Ultime article, l'article 14 concerne la facilitation de la vente des logements sociaux. Actuellement complexe, ce processus nécessite une autorisation préfectorale après avis du maire, ce qui entrave souvent les transactions. L'article propose alors de confier au maire la responsabilité d'autoriser la vente directe aux locataires du logement social, éliminant ainsi les autorisations préfectorales et sécurisant la gestion des copropriétés. Cette mesure pourrait entraîner un doublement du rythme des ventes de logements sociaux, permettant ainsi d'investir davantage dans la production de nouveaux logements abordables.
Des critiques sévères de la part des acteurs du logement social
Dans un contexte où le logement, premier poste budgétaire des ménages, traverse une crise sans précédent, la construction neuve est en berne, avec un nombre de permis de construire accordés au plus bas depuis plus de trois décennies. Cette stagnation affecte l'ensemble du parcours résidentiel, rendant l'accession à la propriété toujours plus difficile et la recherche d'un logement locatif un véritable parcours du combattant. En bas de l'échelle sociale, la demande de logements sociaux atteint des niveaux records, avec 2,6 millions de ménages en attente, tandis que 4,2 millions de personnes vivent dans des conditions de logement précaires.

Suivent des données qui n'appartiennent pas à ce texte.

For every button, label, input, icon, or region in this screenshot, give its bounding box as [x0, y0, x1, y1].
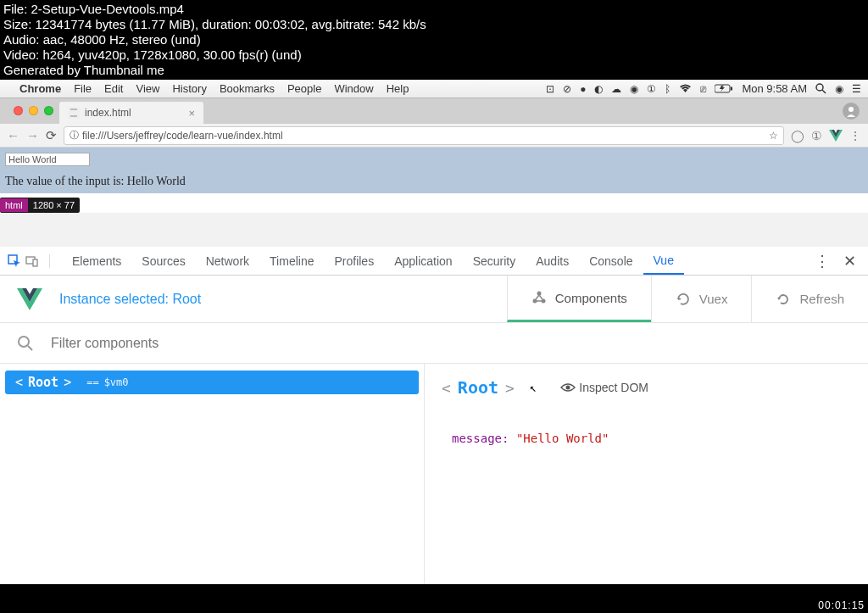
devtools-tab-elements[interactable]: Elements — [62, 247, 131, 275]
menu-history[interactable]: History — [172, 82, 206, 95]
menu-people[interactable]: People — [287, 82, 321, 95]
tab-close-icon[interactable]: × — [188, 107, 195, 120]
video-timestamp: 00:01:15 — [818, 599, 865, 611]
chrome-menu-icon[interactable]: ⋮ — [849, 129, 861, 142]
badge-dimensions: 1280 × 77 — [28, 198, 80, 212]
menubar-status-icon[interactable]: ● — [580, 83, 586, 95]
url-bar[interactable]: ⓘ file:///Users/jeffrey/code/learn-vue/i… — [64, 126, 784, 145]
prop-value: "Hello World" — [516, 432, 609, 445]
page-viewport: The value of the input is: Hello World — [0, 148, 868, 193]
vue-inspector-panel: < Root > ↖ Inspect DOM message: — [424, 364, 868, 584]
chrome-tabstrip: index.html × — [0, 98, 868, 124]
svg-point-5 — [849, 107, 854, 112]
overlay-line-audio: Audio: aac, 48000 Hz, stereo (und) — [3, 32, 865, 47]
menubar-status-icon[interactable]: ☁ — [611, 83, 621, 95]
svg-point-12 — [19, 337, 29, 347]
device-toolbar-icon[interactable] — [25, 254, 50, 268]
devtools-tab-timeline[interactable]: Timeline — [259, 247, 324, 275]
demo-input[interactable] — [5, 153, 90, 166]
extension-icon[interactable]: ① — [811, 129, 822, 142]
menu-file[interactable]: File — [74, 82, 92, 95]
menubar-app-name[interactable]: Chrome — [19, 82, 61, 95]
menubar-clock[interactable]: Mon 9:58 AM — [742, 82, 807, 95]
devtools-tab-vue[interactable]: Vue — [643, 247, 684, 275]
devtools-tab-sources[interactable]: Sources — [131, 247, 195, 275]
reload-button[interactable]: ⟳ — [46, 128, 57, 143]
vue-tab-label: Vuex — [699, 292, 728, 306]
devtools-tab-network[interactable]: Network — [196, 247, 259, 275]
wifi-icon[interactable] — [679, 84, 692, 93]
window-minimize-button[interactable] — [29, 106, 38, 115]
bluetooth-icon[interactable]: ᛒ — [665, 83, 670, 95]
devtools-menu-icon[interactable]: ⋮ — [806, 252, 838, 270]
video-metadata-overlay: File: 2-Setup-Vue-Devtools.mp4 Size: 123… — [0, 0, 868, 80]
forward-button: → — [26, 128, 39, 142]
menubar-status-icon[interactable]: ◐ — [594, 83, 603, 95]
menubar-status-icon[interactable]: ① — [647, 83, 656, 95]
notification-center-icon[interactable]: ☰ — [852, 83, 861, 95]
battery-icon[interactable] — [715, 84, 733, 93]
devtools-panel: Elements Sources Network Timeline Profil… — [0, 247, 868, 584]
devtools-tabstrip: Elements Sources Network Timeline Profil… — [0, 247, 868, 276]
vue-filter-bar — [0, 323, 868, 364]
window-close-button[interactable] — [14, 106, 23, 115]
back-button[interactable]: ← — [7, 128, 19, 142]
vue-tab-refresh[interactable]: Refresh — [751, 276, 868, 322]
page-output-text: The value of the input is: Hello World — [5, 175, 863, 188]
window-zoom-button[interactable] — [44, 106, 53, 115]
svg-rect-4 — [68, 107, 80, 119]
svg-rect-8 — [33, 259, 37, 266]
svg-rect-1 — [731, 87, 732, 91]
devtools-tab-application[interactable]: Application — [384, 247, 463, 275]
devtools-tab-profiles[interactable]: Profiles — [324, 247, 384, 275]
vue-logo-icon — [17, 288, 42, 310]
vue-tab-vuex[interactable]: Vuex — [651, 276, 752, 322]
site-info-icon[interactable]: ⓘ — [70, 129, 79, 142]
browser-tab[interactable]: index.html × — [59, 102, 203, 124]
menu-view[interactable]: View — [136, 82, 159, 95]
chrome-toolbar: ← → ⟳ ⓘ file:///Users/jeffrey/code/learn… — [0, 124, 868, 148]
svg-point-2 — [816, 84, 823, 91]
menu-window[interactable]: Window — [334, 82, 373, 95]
chrome-profile-avatar[interactable] — [843, 103, 860, 120]
svg-point-14 — [566, 386, 570, 390]
spotlight-icon[interactable] — [815, 83, 826, 94]
vue-tab-label: Components — [555, 291, 627, 305]
devtools-close-icon[interactable]: ✕ — [838, 252, 861, 270]
extension-icon[interactable]: ◯ — [791, 129, 804, 142]
display-icon[interactable]: ⎚ — [700, 83, 706, 95]
svg-line-3 — [822, 90, 826, 93]
search-icon — [17, 335, 34, 352]
overlay-line-file: File: 2-Setup-Vue-Devtools.mp4 — [3, 2, 865, 17]
badge-tag-name: html — [0, 198, 28, 212]
siri-icon[interactable]: ◉ — [835, 83, 843, 95]
element-dimensions-badge: html 1280 × 77 — [0, 198, 80, 213]
vue-tree-root-node[interactable]: <Root> == $vm0 — [5, 371, 419, 394]
menu-help[interactable]: Help — [387, 82, 409, 95]
menubar-status-icon[interactable]: ⊡ — [546, 83, 554, 95]
overlay-line-size: Size: 12341774 bytes (11.77 MiB), durati… — [3, 17, 865, 32]
filter-components-input[interactable] — [51, 336, 851, 351]
url-text: file:///Users/jeffrey/code/learn-vue/ind… — [82, 130, 283, 142]
refresh-icon — [776, 292, 791, 307]
menu-bookmarks[interactable]: Bookmarks — [220, 82, 275, 95]
inspect-dom-button[interactable]: Inspect DOM — [560, 381, 648, 394]
inspector-component-name: Root — [458, 377, 498, 398]
svg-point-9 — [537, 292, 541, 296]
menubar-status-icon[interactable]: ⊘ — [563, 83, 571, 95]
menubar-status-icon[interactable]: ◉ — [630, 83, 638, 95]
menu-edit[interactable]: Edit — [104, 82, 123, 95]
tab-favicon-icon — [68, 107, 80, 119]
inspect-element-icon[interactable] — [7, 254, 22, 269]
devtools-tab-security[interactable]: Security — [463, 247, 526, 275]
devtools-tab-audits[interactable]: Audits — [526, 247, 579, 275]
mac-menubar: Chrome File Edit View History Bookmarks … — [0, 80, 868, 98]
vue-devtools-extension-icon[interactable] — [829, 130, 843, 142]
chrome-window: index.html × ← → ⟳ ⓘ file:///Users/jeffr… — [0, 98, 868, 584]
devtools-tab-console[interactable]: Console — [579, 247, 643, 275]
vue-tab-components[interactable]: Components — [507, 276, 651, 322]
bookmark-star-icon[interactable]: ☆ — [769, 130, 778, 142]
overlay-line-video: Video: h264, yuv420p, 1728x1080, 30.00 f… — [3, 47, 865, 63]
vuex-icon — [676, 292, 691, 307]
prop-key: message: — [452, 432, 509, 445]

Cette crise est le résultat d'une conjoncture défavorable, caractérisée par des matériaux de construction plus coûteux et des taux d'intérêt en hausse, ainsi que de décisions politiques impactant les dépenses et renforçant les normes, ce qui a pour effet d'augmenter les coûts de construction. Malgré ce contexte, le projet de loi ne prévoit pas de mesures financières incitatives à la production de logements, le gouvernement se concentrant sur une approche d'austérité budgétaire. Cette orientation a suscité des critiques, notamment de la part des sénatrices : Dominique Estrosi-Sassone, Amel Gacquerre et Viviane Artigalas, qui déplorent le manque de prise en compte de la question fiscale.

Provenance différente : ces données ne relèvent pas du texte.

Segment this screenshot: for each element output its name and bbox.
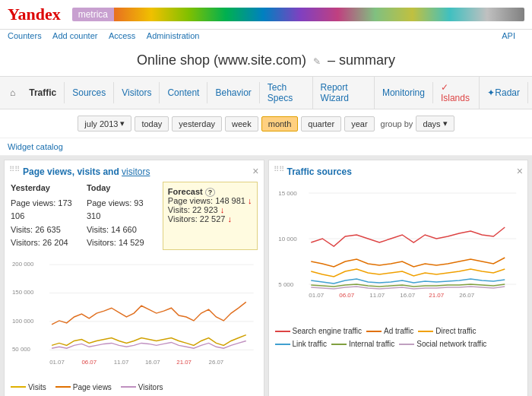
svg-text:11.07: 11.07 xyxy=(369,292,385,299)
tab-monitoring[interactable]: Monitoring xyxy=(375,82,433,103)
yesterday-visitors: Visitors: 26 204 xyxy=(11,236,81,250)
metrica-label: metrica xyxy=(72,8,114,21)
svg-text:16.07: 16.07 xyxy=(145,359,160,366)
yesterday-visits: Visits: 26 635 xyxy=(11,223,81,237)
legend-direct: Direct traffic xyxy=(418,327,476,335)
legend-internal: Internal traffic xyxy=(331,340,394,348)
close-icon[interactable]: × xyxy=(252,165,258,177)
date-controls: july 2013 ▾ today yesterday week month q… xyxy=(0,109,532,138)
date-month-button[interactable]: month xyxy=(261,116,299,131)
legend-link: Link traffic xyxy=(275,340,327,348)
svg-text:200 000: 200 000 xyxy=(12,261,34,268)
rainbow-bar xyxy=(114,8,524,21)
legend-dot-visitors xyxy=(121,386,136,388)
tab-tech-specs[interactable]: Tech Specs xyxy=(260,77,313,109)
tab-behavior[interactable]: Behavior xyxy=(207,82,259,103)
group-unit-button[interactable]: days ▾ xyxy=(416,116,454,131)
legend-dot-internal xyxy=(331,344,347,345)
date-today-button[interactable]: today xyxy=(135,116,169,131)
legend-ad: Ad traffic xyxy=(366,327,413,335)
svg-text:15 000: 15 000 xyxy=(278,190,297,197)
svg-text:01.07: 01.07 xyxy=(309,292,325,299)
svg-text:5 000: 5 000 xyxy=(278,281,294,288)
drag-handle2[interactable]: ⠿⠿ xyxy=(274,165,284,173)
nav-add-counter[interactable]: Add counter xyxy=(52,31,97,40)
legend-dot-pageviews xyxy=(55,386,71,388)
traffic-sources-title: Traffic sources xyxy=(287,166,522,177)
legend-dot-social xyxy=(399,344,414,345)
tab-visitors[interactable]: Visitors xyxy=(114,82,160,103)
legend-social: Social network traffic xyxy=(399,340,486,348)
nav-access[interactable]: Access xyxy=(109,31,135,40)
main-content: ⠿⠿ Page views, visits and visitors × Yes… xyxy=(0,156,532,396)
forecast-stats: Forecast ? Page views: 148 981 ↓ Visits:… xyxy=(163,182,258,250)
date-week-button[interactable]: week xyxy=(225,116,258,131)
traffic-sources-link[interactable]: Traffic sources xyxy=(287,166,352,177)
svg-text:150 000: 150 000 xyxy=(12,289,34,296)
stats-row: Yesterday Page views: 173 106 Visits: 26… xyxy=(11,182,258,250)
forecast-pageviews: Page views: 148 981 ↓ xyxy=(168,196,252,205)
page-title: Online shop (www.site.com) ✎ – summary xyxy=(0,45,532,76)
tab-content[interactable]: Content xyxy=(160,82,207,103)
widget-catalog-bar[interactable]: Widget catalog xyxy=(0,138,532,156)
svg-text:21.07: 21.07 xyxy=(429,292,445,299)
drag-handle[interactable]: ⠿⠿ xyxy=(9,165,20,173)
date-period-button[interactable]: july 2013 ▾ xyxy=(78,116,131,131)
yesterday-label: Yesterday xyxy=(11,182,81,195)
chevron-down-icon2: ▾ xyxy=(443,119,448,128)
group-by-label: group by xyxy=(381,119,413,128)
svg-text:50 000: 50 000 xyxy=(12,346,31,353)
svg-text:06.07: 06.07 xyxy=(339,292,355,299)
legend-visitors: Visitors xyxy=(121,383,163,391)
traffic-sources-widget: ⠿⠿ Traffic sources × 15 000 10 000 5 000 xyxy=(268,160,529,396)
tab-sources[interactable]: Sources xyxy=(65,82,114,103)
page-views-chart: 200 000 150 000 100 000 50 000 01.07 06.… xyxy=(11,256,258,378)
svg-text:01.07: 01.07 xyxy=(49,359,65,366)
date-quarter-button[interactable]: quarter xyxy=(301,116,341,131)
forecast-label: Forecast ? xyxy=(168,187,252,196)
date-year-button[interactable]: year xyxy=(344,116,374,131)
legend-search: Search engine traffic xyxy=(275,327,363,335)
legend-dot-direct xyxy=(418,331,433,332)
widget-title: Page views, visits and visitors xyxy=(23,166,258,177)
svg-text:06.07: 06.07 xyxy=(81,359,97,366)
svg-text:26.07: 26.07 xyxy=(459,292,475,299)
svg-text:21.07: 21.07 xyxy=(176,359,192,366)
page-views-legend: Visits Page views Visitors xyxy=(11,383,258,391)
nav-counters[interactable]: Counters xyxy=(8,31,42,40)
tab-islands[interactable]: ✓ Islands xyxy=(433,77,480,109)
yesterday-pageviews: Page views: 173 106 xyxy=(11,197,81,223)
tab-home[interactable]: ⌂ xyxy=(4,83,21,103)
today-label: Today xyxy=(87,182,157,195)
traffic-sources-chart: 15 000 10 000 5 000 xyxy=(275,182,522,322)
metrica-bar: metrica xyxy=(72,8,524,21)
legend-pageviews: Page views xyxy=(55,383,112,391)
close-icon2[interactable]: × xyxy=(517,165,523,177)
tab-radar[interactable]: ✦Radar xyxy=(480,82,528,103)
legend-dot-ad xyxy=(366,331,382,332)
tab-traffic[interactable]: Traffic xyxy=(21,82,65,103)
page-views-title-link[interactable]: Page views, visits and visitors xyxy=(23,166,150,177)
chevron-down-icon: ▾ xyxy=(120,119,125,128)
tab-bar: ⌂ Traffic Sources Visitors Content Behav… xyxy=(0,76,532,109)
today-visits: Visits: 14 660 xyxy=(87,223,157,237)
forecast-visits: Visits: 22 923 ↓ xyxy=(168,205,252,214)
page-views-widget: ⠿⠿ Page views, visits and visitors × Yes… xyxy=(4,160,264,396)
forecast-visitors: Visitors: 22 527 ↓ xyxy=(168,214,252,223)
svg-text:11.07: 11.07 xyxy=(114,359,129,366)
legend-visits: Visits xyxy=(11,383,46,391)
today-pageviews: Page views: 93 310 xyxy=(87,197,157,223)
logo: Yandex xyxy=(8,5,61,24)
date-yesterday-button[interactable]: yesterday xyxy=(172,116,222,131)
svg-text:100 000: 100 000 xyxy=(12,318,34,325)
tab-report-wizard[interactable]: Report Wizard xyxy=(313,77,375,109)
nav-administration[interactable]: Administration xyxy=(147,31,200,40)
legend-dot-visits xyxy=(11,386,26,388)
svg-text:26.07: 26.07 xyxy=(209,359,224,366)
traffic-sources-legend: Search engine traffic Ad traffic Direct … xyxy=(275,327,522,348)
nav-api[interactable]: API xyxy=(502,31,515,40)
edit-icon[interactable]: ✎ xyxy=(313,56,321,67)
today-visitors: Visitors: 14 529 xyxy=(87,236,157,250)
yesterday-stats: Yesterday Page views: 173 106 Visits: 26… xyxy=(11,182,81,250)
nav-links: Counters Add counter Access Administrati… xyxy=(0,30,532,45)
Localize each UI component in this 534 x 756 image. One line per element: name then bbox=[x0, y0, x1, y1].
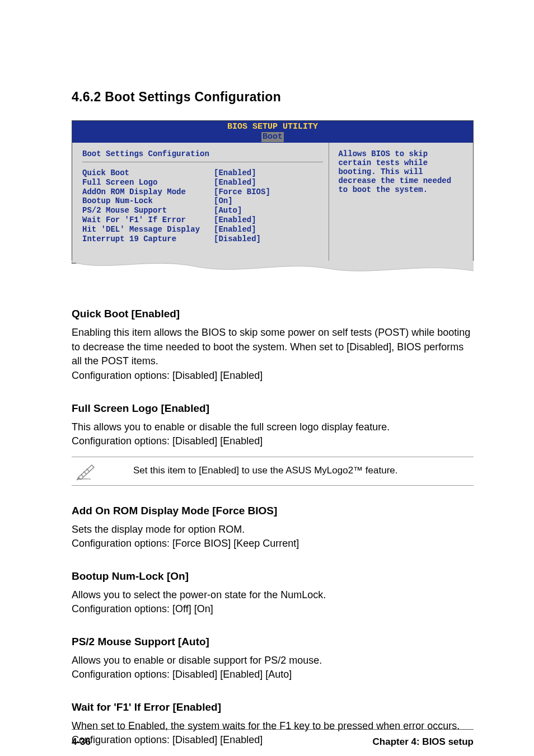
item-body: Sets the display mode for option ROM.Con… bbox=[72, 523, 474, 551]
item-heading: PS/2 Mouse Support [Auto] bbox=[72, 636, 474, 648]
bios-tab: Boot bbox=[261, 132, 284, 142]
section-heading: 4.6.2 Boot Settings Configuration bbox=[72, 90, 474, 105]
page-number: 4-36 bbox=[72, 736, 91, 748]
bios-settings-panel: Boot Settings Configuration Quick Boot[E… bbox=[72, 143, 329, 263]
bios-title: BIOS SETUP UTILITY bbox=[72, 122, 473, 132]
bios-panel-title: Boot Settings Configuration bbox=[82, 149, 323, 162]
item-heading: Quick Boot [Enabled] bbox=[72, 308, 474, 320]
bios-help-panel: Allows BIOS to skip certain tests while … bbox=[329, 143, 473, 263]
item-heading: Bootup Num-Lock [On] bbox=[72, 570, 474, 583]
item-body: Allows you to enable or disable support … bbox=[72, 654, 474, 682]
item-heading: Wait for 'F1' If Error [Enabled] bbox=[72, 701, 474, 713]
bios-header: BIOS SETUP UTILITY Boot bbox=[72, 121, 473, 143]
bios-row: Hit 'DEL' Message Display[Enabled] bbox=[82, 225, 323, 234]
chapter-title: Chapter 4: BIOS setup bbox=[373, 736, 474, 748]
item-body: This allows you to enable or disable the… bbox=[72, 420, 474, 449]
bios-row: AddOn ROM Display Mode[Force BIOS] bbox=[82, 187, 323, 197]
bios-row: Bootup Num-Lock[On] bbox=[82, 196, 323, 206]
pencil-icon bbox=[75, 461, 100, 481]
bios-torn-edge bbox=[72, 261, 474, 275]
note-text: Set this item to [Enabled] to use the AS… bbox=[133, 465, 398, 476]
page-footer: 4-36 Chapter 4: BIOS setup bbox=[72, 729, 474, 748]
bios-row: PS/2 Mouse Support[Auto] bbox=[82, 206, 323, 215]
bios-screenshot: BIOS SETUP UTILITY Boot Boot Settings Co… bbox=[72, 120, 474, 264]
bios-row: Interrupt 19 Capture[Disabled] bbox=[82, 234, 323, 244]
note-block: Set this item to [Enabled] to use the AS… bbox=[72, 457, 474, 486]
bios-row: Quick Boot[Enabled] bbox=[82, 168, 323, 178]
item-body: Allows you to select the power-on state … bbox=[72, 588, 474, 617]
item-heading: Full Screen Logo [Enabled] bbox=[72, 402, 474, 415]
bios-row: Wait For 'F1' If Error[Enabled] bbox=[82, 215, 323, 225]
item-body: Enabling this item allows the BIOS to sk… bbox=[72, 326, 474, 383]
bios-row: Full Screen Logo[Enabled] bbox=[82, 178, 323, 187]
item-heading: Add On ROM Display Mode [Force BIOS] bbox=[72, 505, 474, 517]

Une première version du projet de loi qui a donc rencontré une opposition, notamment en ce qui concerne les dispositions relatives au logement social. Le Conseil National de l'Habitat, regroupant de nombreux acteurs du secteur, s'est majoritairement prononcé contre le projet, bien que son avis n'ait qu'une valeur consultative. Les associations de locataires HLM ou encore la Fondation Abbé Pierre ont également vivement critiqué le texte dans un communiqué de presse commun, dénonçant une politique qui stigmatise les plus démunis. Elles craignent notamment un accroissement du clientélisme électoral et une préférence nationale dans l'attribution des logements sociaux. D'autant que le durcissement des règles pour les locataires dépassant les plafonds de ressources est vivement contesté, ces derniers risquant de voir leur loyer augmenter et d'être expulsés du parc social.

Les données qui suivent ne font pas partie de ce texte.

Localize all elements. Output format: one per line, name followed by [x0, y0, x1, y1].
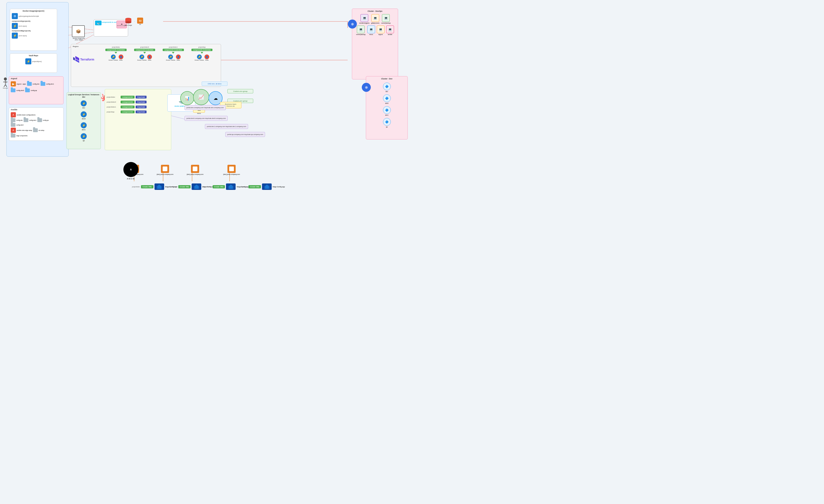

Face à ces réactions, le gouvernement se défend en soulignant la nécessité d'une approche pragmatique pour résoudre la crise du logement, tout en insistant sur l'importance de la justice sociale. Le texte sera soumis à l'examen du Sénat à partir du 17 juin ; mais il faudra attendre la rentrée parlementaire en septembre pour que le texte amendé soit examiné par l'Assemblée Nationale. Pas sûr que la situation du logement en France puisse attendre encore trois mois supplémentaires sans mesures concrètes.